All three of them relaxed, and Ector dropped to his knees to begin rubbing at his neck muscles, while Shadow stretched, and Arthur breathed deeply. Kai passed high-energy rations to each. Ambrose stood with his eyes half-closed in deep concentration until Kai finished, and then turned to him.
“Have you an eidetic memory, Kai?”
“A what?”
“Total recall. I know all original Brethren had such from the moment of banding, but not if children inherit.”
“Some don’t, I did. What data do you want to review?”
“None, I need to download while the floor patterns are still intact in my mind.”
“Go ahead.”
Arthur wondered at Ambrose’s strength. Shadow and Ector didn’t bounce back as swiftly as himself, and neither picked up on Ambrose for his peculiar request. He decided to take initiative.
“Ambrose, why is Kai storing?”
“So I don’t lose the pattern while I compare ancient symbols against the original. I don’t possess your level of concentration. Please let me alone for a while.”
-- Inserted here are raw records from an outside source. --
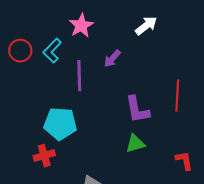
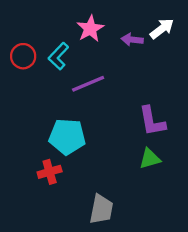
purple arrow: (112, 59) -> (132, 40), moved, turned 54
purple line: (79, 76) -> (88, 84), turned 68

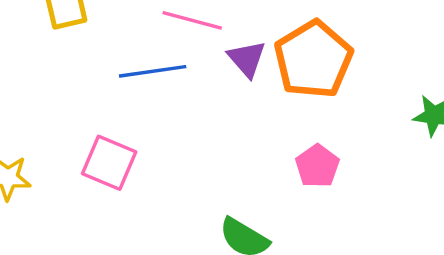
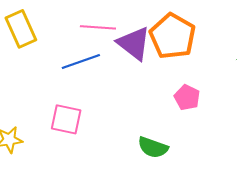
purple triangle: (247, 59) -> (134, 43), size x1.5

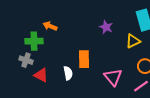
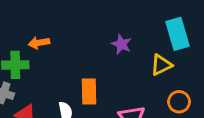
orange arrow: (50, 26) -> (39, 43), turned -32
“Arthur, how much time do we have left?” Shadow rubbed her hands over her eyes and sighed.
“Twenty minutes on my current program.”
“Then what?” Her gaze skewered him.
“Depends on whether the Archive will be content to let the apparent me sleep. If not, you’d best go on without me.”
“Can’t you . . . ?” Kay grinned.
“No. If I’m not where it expects to find me this time, it will know for sure I’m misdirecting. I could possibly buy five extra minutes, seeming to be at an exit. Where I can’t be is anywhere around the rest of you. If I get five minutes, I’ll try to use them going back to Sanctuary.”
“Supposing I stay with you?” She laid a light hand on his shoulder. “There will be three left to continue. It might gain us more time.”
“And two certain deaths, instead of one. I knew the risks, and I was forfeit anyway. Much may happen in the next twenty minutes. We may reach the end of our quest, or we might encounter a barrier we can’t penetrate and have to turn back—the possibilities are many. I’d like my life to have meaning.”
“Leave him be, Shadow.” Ector wrapped his arm around her waist for a brief hug. “As he said, the future hasn’t happened yet.”
“We can continue now.” Ambrose looked up. “The symbols were based on ancient cartouches. Follow my exact footsteps until we get across.”
They formed up to proceed. Ector moved sluggishly enough for Arthur to wish himself not removed by one from the weak link. Shadow also noticed Ector’s fatigue.